Ben Gilbert of Joystiq wrote this about a month back about OnLive shutting down:
So, what caused the sudden implosion of the gaming industry’s most successful consumer-facing Cloud Streaming service? In so many words: scale. “There’s no way to exactly estimate how many servers we’d need. So we literally bought thousands of them, and all the equipment and networks to go with it,” Perlman told employees. Those servers, he said, came with lengthy contracts – contracts that tied OnLive’s capital up in maintaining servers that few (if any) users were actually using. “If you’ve got 8,000 servers and 1,600 users, how could we ever get to cash flow positive, right?” Perlman rhetorically asked employees during the meeting.
For those that don’t know, OnLive was a company looking to revolutionize computer gaming. As more and more people move to less powerful computers, and tablet devices, computer gaming was changing. Graphically intense games were being passed over for things like Angry Birds. A big reason is that most people weren’t buying computers capable of playing graphically intense games. OnLive removed this dependancy. They built a farm of servers capable of playing any and all of the newest games. Then they developed a thin client that could live on a lower powered computer, or even tablet, and allow users to play games that would normally required a $500 graphics card, on their $500 computer. A reasonable internet connection was required, but that was really it.
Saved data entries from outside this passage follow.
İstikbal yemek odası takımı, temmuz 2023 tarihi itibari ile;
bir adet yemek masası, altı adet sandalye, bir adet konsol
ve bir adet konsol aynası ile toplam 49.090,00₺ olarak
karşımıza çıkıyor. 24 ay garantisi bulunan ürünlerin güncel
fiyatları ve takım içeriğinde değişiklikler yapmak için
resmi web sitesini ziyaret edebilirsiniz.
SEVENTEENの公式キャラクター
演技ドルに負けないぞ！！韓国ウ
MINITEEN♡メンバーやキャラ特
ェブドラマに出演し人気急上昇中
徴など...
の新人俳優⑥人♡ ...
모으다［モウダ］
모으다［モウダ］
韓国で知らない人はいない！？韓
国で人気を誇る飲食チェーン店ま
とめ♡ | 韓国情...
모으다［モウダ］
I never got a chance to use the service, so I really can’t say how well it worked. The pricing model hadn’t fully shaken itself out and I was waiting for the next game I really wanted to play (maybe SimCity) before I finally gave it a try. Now it seems that might never happen.
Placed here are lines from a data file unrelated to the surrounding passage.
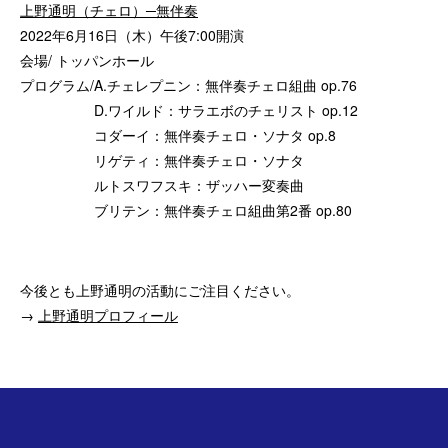
上野通明（チェロ）─無伴奏
2022年6月16日（木）午後7:00開演
会場/ トッパンホール
プログラム/A.チェレプニン：無伴奏チェロ組曲 op.76
D.ワイルド：サラエボのチェリスト op.12
コダーイ：無伴奏チェロ・ソナタ op.8
リゲティ：無伴奏チェロ・ソナタ
ルトスワフスキ：ザッハー変奏曲
ブリテン：無伴奏チェロ組曲第2番 op.80
今後とも上野通明の活動にご注目ください。
→
上野通明プロフィール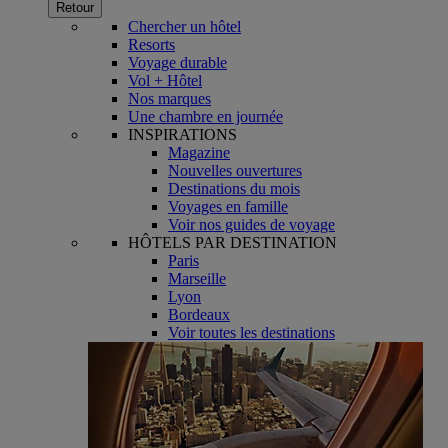
Retour
Chercher un hôtel
Resorts
Voyage durable
Vol + Hôtel
Nos marques
Une chambre en journée
INSPIRATIONS
Magazine
Nouvelles ouvertures
Destinations du mois
Voyages en famille
Voir nos guides de voyage
HÔTELS PAR DESTINATION
Paris
Marseille
Lyon
Bordeaux
Voir toutes les destinations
From the sounds of it they simply overextended themselves. They built a massive server farm anticipating big demand. Their service depended so much on a good user experience that they couldn’t afford to be unprepared. But this is a prime example of how sometimes a company can be over prepared.
I don’t know anyone that used the service, and in fact never heard about anyone who used it either. The company was in the tech news from time to time, and lauded for being innovative, but in the end that seemed to be all. They developed a standalone system that could be connected to a TV to play games from the service, and it only costs $99, but my guess is that it didn’t sell all that well either.
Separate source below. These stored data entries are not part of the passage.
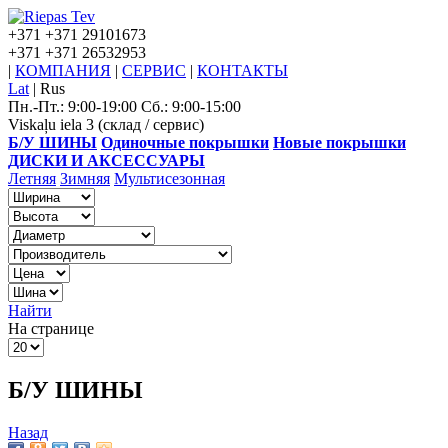
+371
+371 29101673
+371
+371 26532953
|
КОМПАНИЯ
|
СЕРВИС
|
КОНТАКТЫ
Lat
|
Rus
Пн.-Пт.: 9:00-19:00 Сб.: 9:00-15:00
Viskaļu iela 3 (склад / сервис)
Б/У ШИНЫ
Одиночные покрышки
Новые покрышки
ДИСКИ И АКСЕССУАРЫ
Летняя
Зимняя
Мультисезонная
Найти
На странице
Б/У ШИНЫ
Назад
The best guess I have come up with is that computer gaming is so niche now that people who care enough to pay for OnLive would rather have their big gaming rigs, and the ones that don’t aren’t willing to pay at all.
It’s also possible that the timing of releases hurt them. I noticed that Civilization V was just released in June despite the fact that this game was released for purchase two years ago. This would also scare aware more devoted gamers.
So what now?
The company isn’t completely dead. It used some sort of loophole to spin itself off into a new company while basically forgiving all of it’s debt. I assume the new company will try to continue the same concept and business model, but it’s too early to tell. I myself still want to give it a shot at some point, but am more hesitant than ever. I had hoped the service would be subscription based, but because users have to purchase games through the service, if OnLive closes up shop again, anyone who purchased games is out of luck.